MATERIAL SHOWN:
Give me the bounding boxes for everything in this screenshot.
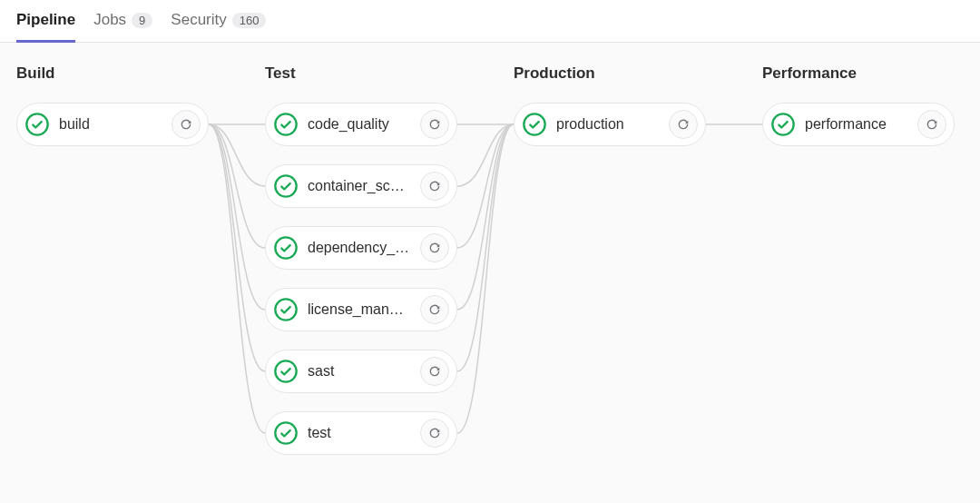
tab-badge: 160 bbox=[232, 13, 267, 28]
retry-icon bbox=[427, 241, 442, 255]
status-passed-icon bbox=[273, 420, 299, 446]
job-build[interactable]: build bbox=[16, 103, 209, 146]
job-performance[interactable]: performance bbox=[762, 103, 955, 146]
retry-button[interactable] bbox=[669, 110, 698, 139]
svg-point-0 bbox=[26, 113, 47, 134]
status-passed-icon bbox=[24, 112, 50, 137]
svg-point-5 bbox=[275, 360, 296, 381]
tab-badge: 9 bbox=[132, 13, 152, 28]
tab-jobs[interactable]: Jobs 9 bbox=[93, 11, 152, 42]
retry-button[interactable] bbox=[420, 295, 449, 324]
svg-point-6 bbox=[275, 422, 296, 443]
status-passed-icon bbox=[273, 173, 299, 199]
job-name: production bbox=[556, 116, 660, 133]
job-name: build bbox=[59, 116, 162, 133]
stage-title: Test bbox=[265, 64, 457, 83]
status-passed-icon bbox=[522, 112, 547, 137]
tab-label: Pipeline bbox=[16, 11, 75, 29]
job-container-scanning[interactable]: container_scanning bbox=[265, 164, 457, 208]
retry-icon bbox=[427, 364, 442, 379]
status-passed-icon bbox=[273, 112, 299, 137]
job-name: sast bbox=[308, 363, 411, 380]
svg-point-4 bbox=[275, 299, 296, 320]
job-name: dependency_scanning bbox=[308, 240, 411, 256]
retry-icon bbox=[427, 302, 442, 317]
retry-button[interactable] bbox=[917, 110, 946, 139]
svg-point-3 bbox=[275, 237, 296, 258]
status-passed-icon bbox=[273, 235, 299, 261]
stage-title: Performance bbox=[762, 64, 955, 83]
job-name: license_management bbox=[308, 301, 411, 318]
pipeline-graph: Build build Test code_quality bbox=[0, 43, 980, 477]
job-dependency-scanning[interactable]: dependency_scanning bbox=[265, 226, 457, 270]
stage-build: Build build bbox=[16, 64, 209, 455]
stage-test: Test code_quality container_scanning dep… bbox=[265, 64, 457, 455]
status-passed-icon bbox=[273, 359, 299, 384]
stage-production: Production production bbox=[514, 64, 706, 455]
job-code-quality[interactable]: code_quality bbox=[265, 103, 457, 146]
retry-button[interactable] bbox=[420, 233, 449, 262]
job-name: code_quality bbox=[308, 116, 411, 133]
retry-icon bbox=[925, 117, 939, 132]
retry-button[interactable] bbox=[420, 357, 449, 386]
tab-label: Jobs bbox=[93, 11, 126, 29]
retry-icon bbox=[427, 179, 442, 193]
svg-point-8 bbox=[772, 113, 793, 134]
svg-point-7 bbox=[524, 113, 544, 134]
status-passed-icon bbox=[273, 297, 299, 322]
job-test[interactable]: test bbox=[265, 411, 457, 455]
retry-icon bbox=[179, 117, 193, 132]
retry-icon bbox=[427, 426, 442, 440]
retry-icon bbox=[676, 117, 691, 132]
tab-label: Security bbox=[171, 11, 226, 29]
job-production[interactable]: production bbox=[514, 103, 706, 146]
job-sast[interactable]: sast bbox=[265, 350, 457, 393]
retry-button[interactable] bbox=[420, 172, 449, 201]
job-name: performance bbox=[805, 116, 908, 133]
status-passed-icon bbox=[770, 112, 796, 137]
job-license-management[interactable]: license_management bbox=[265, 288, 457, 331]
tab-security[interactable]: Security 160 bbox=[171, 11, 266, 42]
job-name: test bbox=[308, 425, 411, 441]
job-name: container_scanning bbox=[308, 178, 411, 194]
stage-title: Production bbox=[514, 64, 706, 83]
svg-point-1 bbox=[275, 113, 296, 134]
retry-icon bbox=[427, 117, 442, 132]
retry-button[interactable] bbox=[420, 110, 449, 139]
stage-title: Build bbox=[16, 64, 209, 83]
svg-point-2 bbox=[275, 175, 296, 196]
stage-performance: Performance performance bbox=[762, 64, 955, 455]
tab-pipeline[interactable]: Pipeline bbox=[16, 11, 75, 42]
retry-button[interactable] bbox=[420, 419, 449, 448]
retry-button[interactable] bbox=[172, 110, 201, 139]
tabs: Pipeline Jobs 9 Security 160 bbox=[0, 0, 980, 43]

HOW TO COMPLETE THIS TASK: Looking at the records above, work out how many lines include the word "stage", then give that number by itself.

EXERCISE SOLUTION: 8